### [Your objective]
Everything from the opening line of the listing below to the line that has "Дом 68м², 1-этажный, на", inclusive, should be returned exactly, except the pictures.

### [Input material]
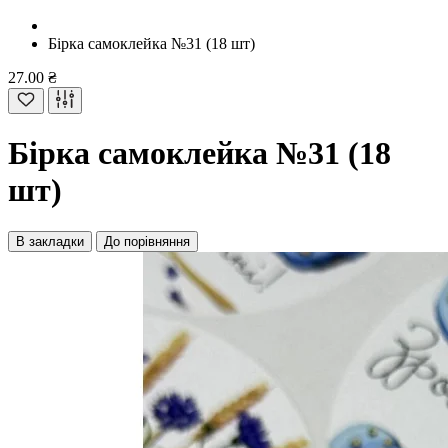
Бірка самоклейка №31 (18 шт)
27.00 ₴
Бірка самоклейка №31 (18
шт)
В закладки
До порівняння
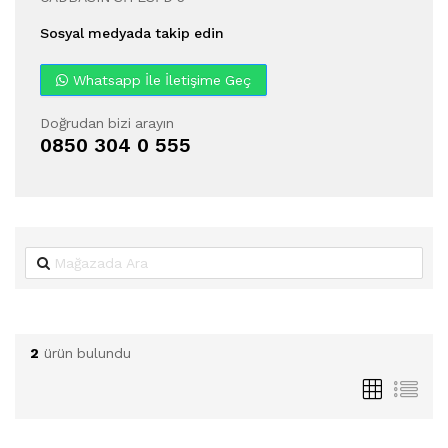
Sosyal medyada takip edin
Whatsapp İle İletişime Geç
Doğrudan bizi arayın
0850 304 0 555
2
ürün bulundu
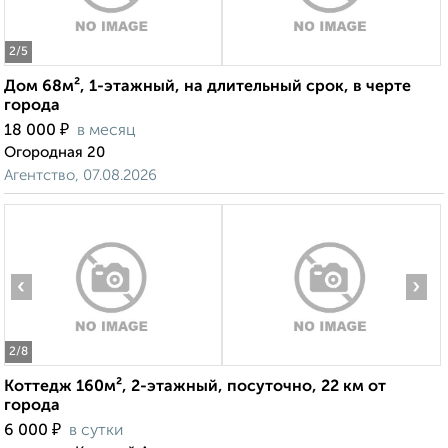
2
/5
Дом 68м², 1-этажный, на длительный срок, в черте
города
₽
18 000
в месяц
Огородная 20
Агентство, 07.08.2026
‹
›
2
/8
Коттедж 160м², 2-этажный, посуточно, 22 км от
города
₽
6 000
в сутки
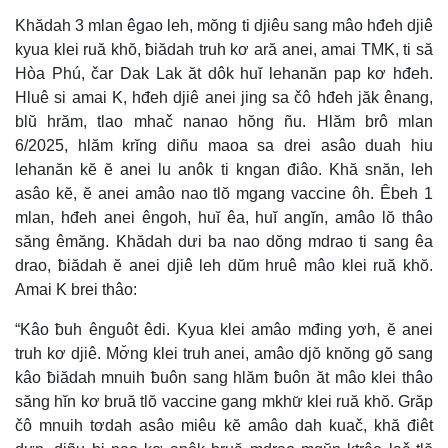
Khădah 3 mlan êgao leh, mŏng ti djiêu sang mâo hđeh djiê
kyua klei ruă khŏ, ƀiădah truh kơ ară anei, amai TMK, ti să
Hòa Phú, čar Dak Lak ăt dôk huĭ lehanăn pap kơ hđeh.
Hluê si amai K, hđeh djiê anei jing sa čô hđeh jăk ênang,
blŭ hrăm, tlao mhač nanao hŏng ñu. Hlăm brô mlan
6/2025, hlăm krĭng diñu maoa sa drei asâo duah hiu
lehanăn kĕ ĕ anei lu anôk ti kngan điâo. Khă snăn, leh
asâo kĕ, ĕ anei amâo nao tlŏ mgang vaccine ôh. Êbeh 1
mlan, hđeh anei êngoh, huĭ êa, huĭ angĭn, amâo lŏ thâo
săng êmăng. Khădah dưi ba nao dŏng mdrao ti sang êa
drao, ƀiădah ĕ anei djiê leh dŭm hruê mâo klei ruă khŏ.
Amai K brei thâo:
“Kâo ƀuh ênguôt êdi. Kyua klei amâo mđing yơh, ĕ anei
truh kơ djiê. Mơ̆ng klei truh anei, amâo djŏ knŏng gŏ sang
kâo ƀiădah mnuih ƀuôn sang hlăm ƀuôn ăt mâo klei thâo
săng hĭn kơ bruă tlŏ vaccine gang mkhư̆ klei ruă khŏ. Grăp
čô mnuih tơdah asâo miêu kĕ amâo dah kuač, khă điêt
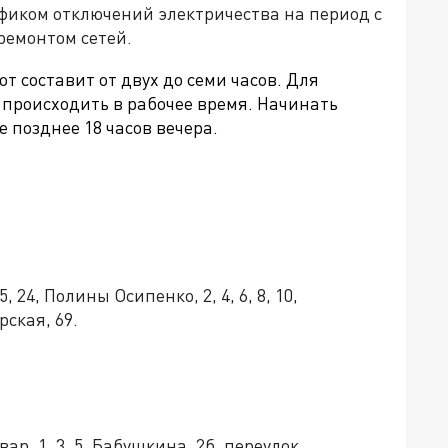
фиком отключений электричества на период с
ремонтом сетей.
 составит от двух до семи часов. Для
 происходить в рабочее время. Начинать
е позднее 18 часов вечера.
, 24, Полины Осипенко, 2, 4, 6, 8, 10,
рская, 69.
ар, 1, 3, 5, Бабушкина, 2б, переулок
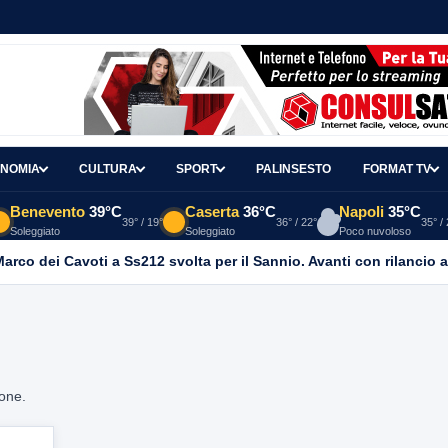
NOMIA
CULTURA
SPORT
PALINSESTO
FORMAT TV
Benevento
39°C
Caserta
36°C
Napoli
35°C
39° / 19°
36° / 22°
35° /
Soleggiato
Soleggiato
Poco nuvoloso
 Marco dei Cavoti a Ss212 svolta per il Sannio. Avanti con rilancio 
ione.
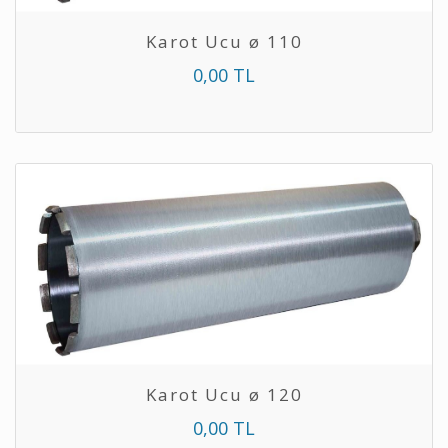
Karot Ucu ø 110
0,00 TL
Karot Ucu ø 120
0,00 TL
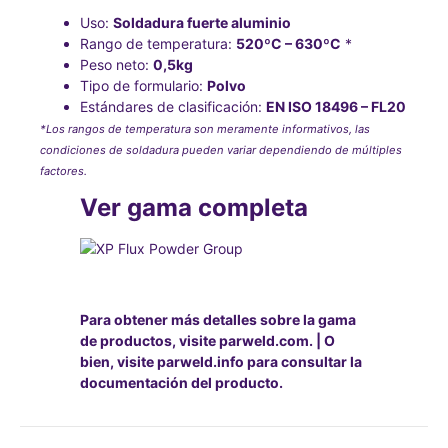
Uso:
Soldadura fuerte aluminio
Rango de temperatura:
520ºC – 630ºC
*
Peso neto:
0,5kg
Tipo de formulario:
Polvo
Estándares de clasificación:
EN ISO 18496 – FL20
*Los rangos de temperatura son meramente informativos, las
condiciones de soldadura pueden variar dependiendo de múltiples
factores.
Ver gama completa
Para obtener más detalles sobre la gama
de productos, visite parweld.com.
|
O
bien, visite parweld.info para consultar la
documentación del producto.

### [Task solution]
Бірка самоклейка №31 (18 шт)
27.00 ₴
Бірка самоклейка №31 (18
шт)
В закладки
До порівняння
Sosyal medyada takip edin
Whatsapp İle İletişime Geç
Doğrudan bizi arayın
0850 304 0 555
2
ürün bulundu
2
/5
Дом 68м², 1-этажный, на длительный срок, в черте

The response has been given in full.